SECTION 251.4—Exceptions to the Concentration Limit

(a) General. With the prior written consent of the Board, the concentration limit under section 251.3 shall not apply to:
(1) A covered acquisition of an insured depository institution that is in default or in danger of default (as determined by the appropriate Federal banking agency of the insured depository institution, in consultation with the Board);
(2) A covered acquisition with respect to which assistance is provided by the Federal Deposit Insurance Corporation under section 13(c) of the Federal Deposit Insurance Act (12 U.S.C. 1823(c)); or
(3) A covered acquisition that would result in an increase in the liabilities of the financial company that does not exceed $2 billion, when aggregated with all other acquisitions by the financial company made pursuant to this paragraph (a)(3) during the twelve months preceding the projected date of the acquisition.

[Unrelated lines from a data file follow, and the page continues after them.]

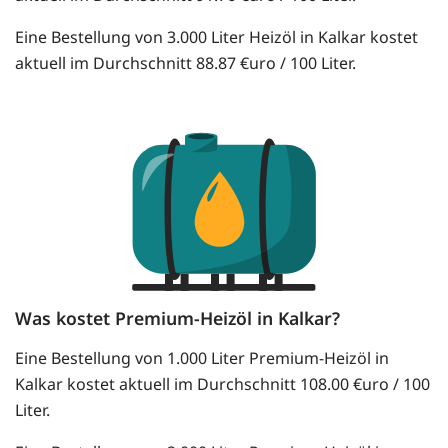
Eine Bestellung von 3.000 Liter Heizöl in Kalkar kostet
aktuell im Durchschnitt 88.87 €uro / 100 Liter.
Was kostet Premium-Heizöl in Kalkar?
Eine Bestellung von 1.000 Liter Premium-Heizöl in
Kalkar kostet aktuell im Durchschnitt 108.00 €uro / 100
Liter.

(b) Prior written consent.
(1) General. Except as provided in paragraph (c) of this section, a financial company must request that the Board provide prior written consent before the financial company consummates a transaction described in paragraph (a) of this section.
(2) Contents of request.
(i) A request for prior written consent under paragraph (a) of this section must contain:
(A) A description of the covered acquisition;
(B) The projected increase in the company’s liabilities resulting from the acquisition;
(C) If the request is made pursuant to paragraph (a)(3) of this section, the projected aggregate increase in the company’s liabilities from acquisitions during the twelve months preceding the projected date of the acquisition; and
(D) Any additional information requested by the Board.
(ii) A financial company may satisfy the requirements of this paragraph (b) if:
(A) The proposed transaction otherwise requires approval by, or prior notice to, the Board under the Change in Bank Control Act, Bank Holding Company Act, Home Owners’ Loan Act, International Banking Act, or any other applicable statute, and any regulation thereunder; and
(B) The financial company includes the information required in paragraph (b)(2) of this section in the notice or request for prior approval described in paragraph (b)(2)(ii)(A) of this section.
(3) Procedures for providing written consent.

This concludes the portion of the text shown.